De plus, une autre étude montre la formation d’usines transcriptionnelles régulées par NF- kB en réponse à une stimulation au TNF-α544. Toutefois, la mesure dans laquelle les
communautés de gènes se rapprochent des usines transcriptionnelles est difficile à déterminer puisqu’elles ne sont pas identifiées à la même échelle. En effet, les usines transcriptionnelles ont été essentiellement caractérisées par imagerie dans des cellules uniques alors que les communautés de gènes sont identifiées dans des populations de cellules et pourraient représenter une superposition de conformations dynamiques différentes.

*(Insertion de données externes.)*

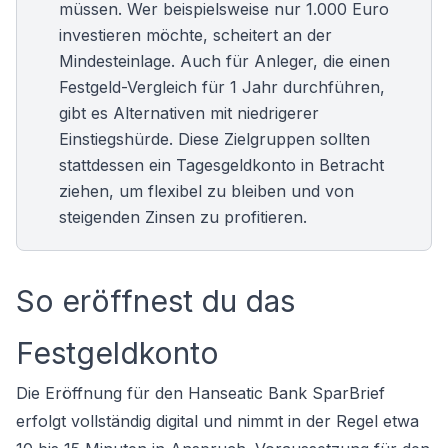
müssen. Wer beispielsweise nur 1.000 Euro
investieren möchte, scheitert an der
Mindesteinlage. Auch für Anleger, die einen
Festgeld-Vergleich für 1 Jahr durchführen,
gibt es Alternativen mit niedrigerer
Einstiegshürde. Diese Zielgruppen sollten
stattdessen ein Tagesgeldkonto in Betracht
ziehen, um flexibel zu bleiben und von
steigenden Zinsen zu profitieren.
So eröffnest du das
Festgeldkonto
Die Eröffnung für den Hanseatic Bank SparBrief
erfolgt vollständig digital und nimmt in der Regel etwa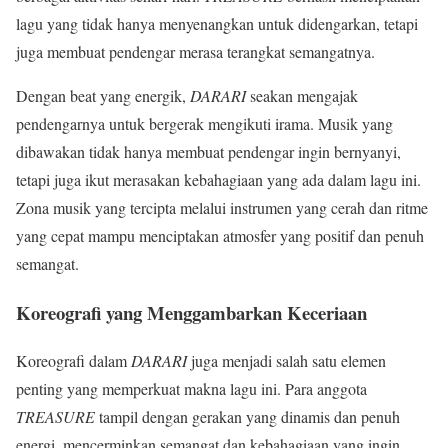
lagu yang tidak hanya menyenangkan untuk didengarkan, tetapi
juga membuat pendengar merasa terangkat semangatnya.
Dengan beat yang energik,
DARARI
seakan mengajak
pendengarnya untuk bergerak mengikuti irama. Musik yang
dibawakan tidak hanya membuat pendengar ingin bernyanyi,
tetapi juga ikut merasakan kebahagiaan yang ada dalam lagu ini.
Zona musik yang tercipta melalui instrumen yang cerah dan ritme
yang cepat mampu menciptakan atmosfer yang positif dan penuh
semangat.
Koreografi yang Menggambarkan Keceriaan
Koreografi dalam
DARARI
juga menjadi salah satu elemen
penting yang memperkuat makna lagu ini. Para anggota
TREASURE
tampil dengan gerakan yang dinamis dan penuh
energi, mencerminkan semangat dan kebahagiaan yang ingin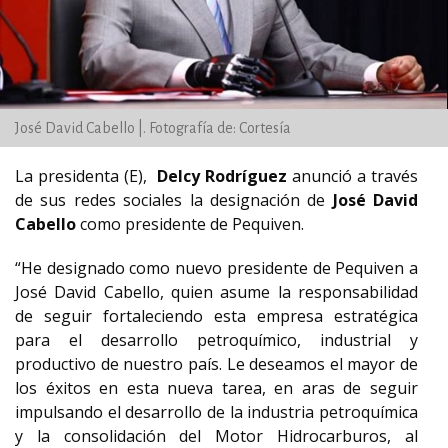
José David Cabello |. Fotografía de: Cortesía
La presidenta (E),
Delcy Rodríguez
anunció a través
de sus redes sociales la designación de
José David
Cabello
como presidente de Pequiven.
“He designado como nuevo presidente de Pequiven a
José David Cabello, quien asume la responsabilidad
de seguir fortaleciendo esta empresa estratégica
para el desarrollo petroquímico, industrial y
productivo de nuestro país. Le deseamos el mayor de
los éxitos en esta nueva tarea, en aras de seguir
impulsando el desarrollo de la industria petroquímica
y la consolidación del Motor Hidrocarburos, al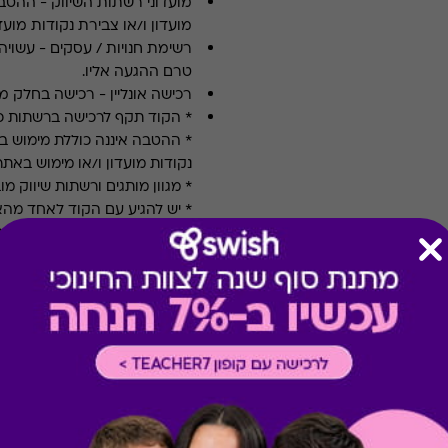
מועדוני רשתות השיווק
-
ההטבה
מועדון ו/או צבירת נקודות מועדו
רשימת חנויות / עסקים
-
עשויה
טרם ההגעה אליו.
רכישה אונליין
-
רכישה בחלק מאת
* הקוד תקף לרכישה ברשתות כ
* ההטבה איננה כוללת מימוש בחנ
נקודות מועדון ו/או מימוש באתרי
* מגוון מותגים ורשתות שיווק מו
* יש להגיע עם הקוד לאחד מה
* יש להציג את השובר/ קוד טרם
* תוקף למימוש: חמש שנים.
* לא תינתן תמורה ו/או פיצוי 
* טיב השירותים הינם באחריות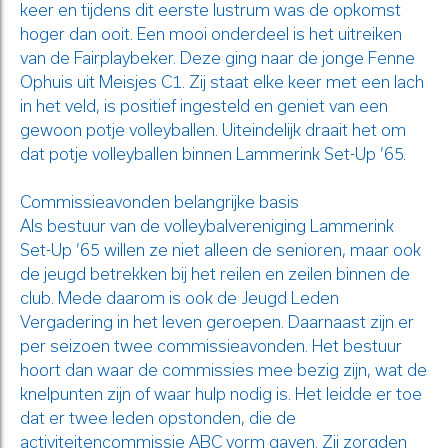
keer en tijdens dit eerste lustrum was de opkomst
hoger dan ooit. Een mooi onderdeel is het uitreiken
van de Fairplaybeker. Deze ging naar de jonge Fenne
Ophuis uit Meisjes C1. Zij staat elke keer met een lach
in het veld, is positief ingesteld en geniet van een
gewoon potje volleyballen. Uiteindelijk draait het om
dat potje volleyballen binnen Lammerink Set-Up ’65.
Commissieavonden belangrijke basis
Als bestuur van de volleybalvereniging Lammerink
Set-Up ’65 willen ze niet alleen de senioren, maar ook
de jeugd betrekken bij het reilen en zeilen binnen de
club. Mede daarom is ook de Jeugd Leden
Vergadering in het leven geroepen. Daarnaast zijn er
per seizoen twee commissieavonden. Het bestuur
hoort dan waar de commissies mee bezig zijn, wat de
knelpunten zijn of waar hulp nodig is. Het leidde er toe
dat er twee leden opstonden, die de
activiteitencommissie ABC vorm gaven. Zij zorgden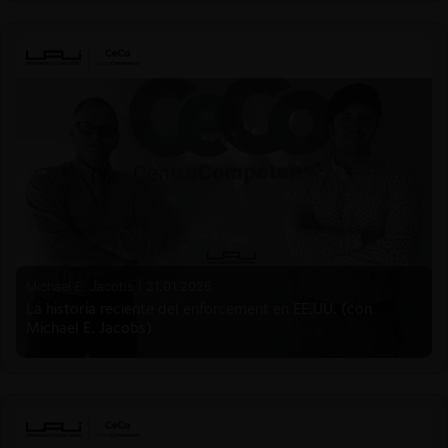
Michael E. Jacobs |
21.01.2026
La historia reciente del enforcement en EE.UU. (con
Michael E. Jacobs)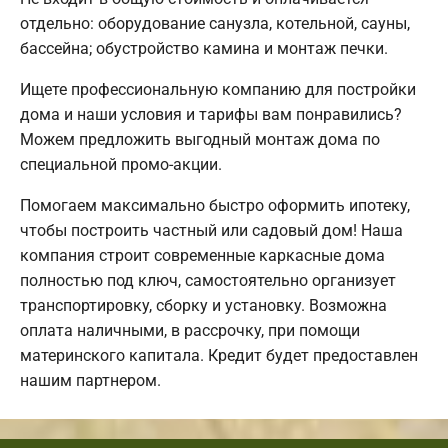
отдельно: оборудование санузла, котельной, сауны,
бассейна; обустройство камина и монтаж печки.
Ищете профессиональную компанию для постройки
дома и наши условия и тарифы вам понравились?
Можем предложить выгодный монтаж дома по
специальной промо-акции.
Помогаем максимально быстро оформить ипотеку,
чтобы построить частный или садовый дом! Наша
компания строит современные каркасные дома
полностью под ключ, самостоятельно организует
транспортировку, сборку и установку. Возможна
оплата наличными, в рассрочку, при помощи
материнского капитала. Кредит будет предоставлен
нашим партнером.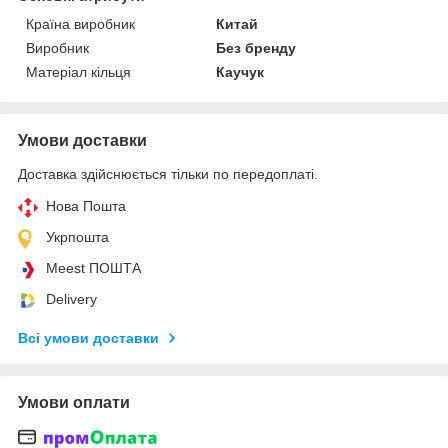
Країна виробник
Китай
Виробник
Без бренду
Матеріал кільця
Каучук
Умови доставки
Доставка здійснюється тільки по передоплаті.
Нова Пошта
Укрпошта
Meest ПОШТА
Delivery
Всі умови доставки
Умови оплати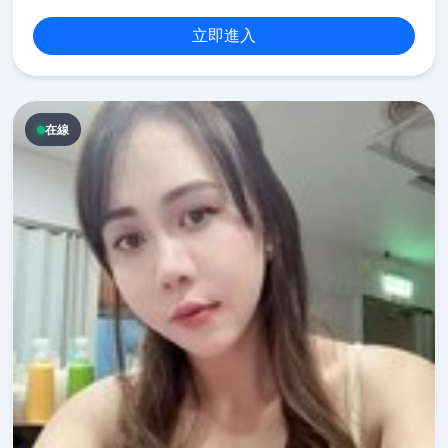
立即進入
在線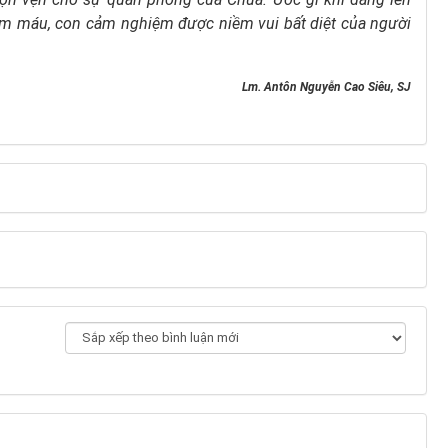
ướm máu,
con cảm nghiệm được niềm vui bất diệt
của người
Lm. Antôn Nguyễn Cao Siêu, SJ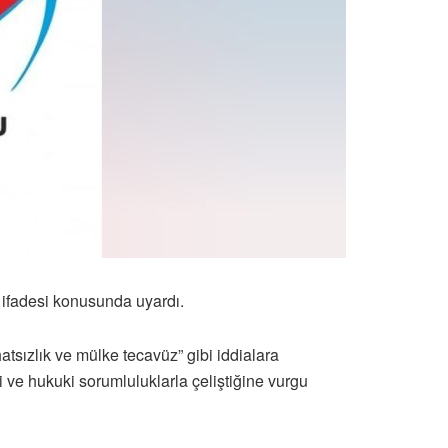
 ifadesi konusunda uyardı.
tsızlık ve mülke tecavüz” gibi iddialara
 ve hukuki sorumluluklarla çeliştiğine vurgu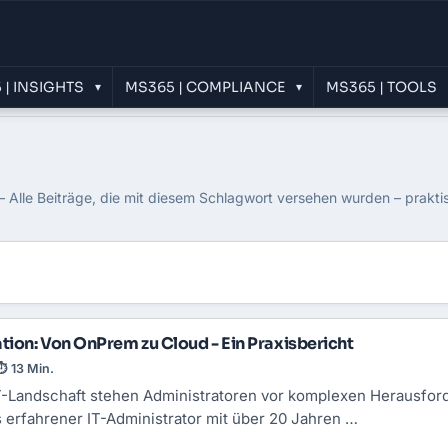
 | INSIGHTS
MS365 | COMPLIANCE
MS365 | TOOLS
▾
▾
Exchange
 Alle Beiträge, die mit diesem Schlagwort versehen wurden – prakti
ion: Von OnPrem zu Cloud - Ein Praxisbericht
⏱ 13 Min.
IT-Landschaft stehen Administratoren vor komplexen Herausfor
erfahrener IT-Administrator mit über 20 Jahren …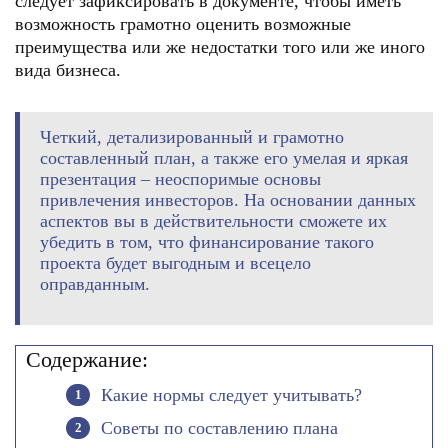
следует зафиксировать в документе, чтобы иметь
возможность грамотно оценить возможные
преимущества или же недостатки того или же иного
вида бизнеса.
Четкий, детализированный и грамотно
составленный план, а также его умелая и яркая
презентация – неоспоримые основы
привлечения инвесторов. На основании данных
аспектов вы в действительности сможете их
убедить в том, что финансирование такого
проекта будет выгодным и всецело
оправданным.
Содержание:
Какие нормы следует учитывать?
Советы по составлению плана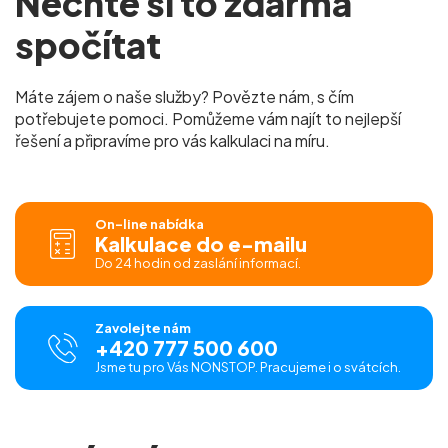
Nechte si to zdarma
spočítat
Máte zájem o naše služby? Povězte nám, s čím
potřebujete pomoci. Pomůžeme vám najít to nejlepší
řešení a připravíme pro vás kalkulaci na míru.
On-line nabídka
Kalkulace do e-mailu
Do 24 hodin od zaslání informací.
Zavolejte nám
+420 777 500 600
Jsme tu pro Vás NONSTOP. Pracujeme i o svátcích.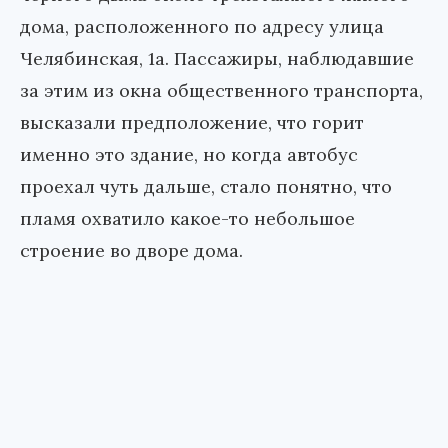
дома, расположенного по адресу улица
Челябинская, 1а. Пассажиры, наблюдавшие
за этим из окна общественного транспорта,
высказали предположение, что горит
именно это здание, но когда автобус
проехал чуть дальше, стало понятно, что
пламя охватило какое-то небольшое
строение во дворе дома.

En prenant l’ensemble de ces observations en compte, nous proposons que les communautés de gènes sont des unités transcriptionnelles centrées sur l’ARN Pol II, où un promoteur peut notamment réguler l’activité des autres promoteurs avec lesquels il interagit, qui permettent d’organiser l’architecture 3D de la chromatine à l’intérieur des TADs afin de regrouper des gènes actifs co-régulés. En accord avec cela, il a été montré que les contacts chromosomiques sont importants pour permettre la co-régulation transcriptionnelle de gènes organisés en communautés546. De plus, la perte de fonction d’un facteur de transcription ne régulant qu’un seul gène au sein d’une communauté peut affecter les interactions entre plusieurs gènes, même s’ils ne sont pas directement liés par ce facteur543, confirmant que les interactions chromatiniennes sont importantes pour la co-
régulation de l’expression des gènes. Ainsi, afin de comprendre la régulation d’un gène donné, il ne suffit plus de prendre en compte les interactions que le promoteur du gène met en place avec des enhancers, mais il faut également considérer l’ensemble des autres contacts chromatiniens qu’il établit, notamment avec les promoteurs d’autres gènes. À l’avenir, les techniques dérivées du système CRISPR-Cas9 permettant de manipuler l’activité transcriptionnelle des gènes687–689 offriront surement de nouvelles
possibilités pour l’étude des mécanismes de régulation de la transcription au sein des communautés de gènes. Ces méthodes permettront notamment de tester si la transcription active d’un gène donné est nécessaire à la mise en place de certaines interactions chromosomiques.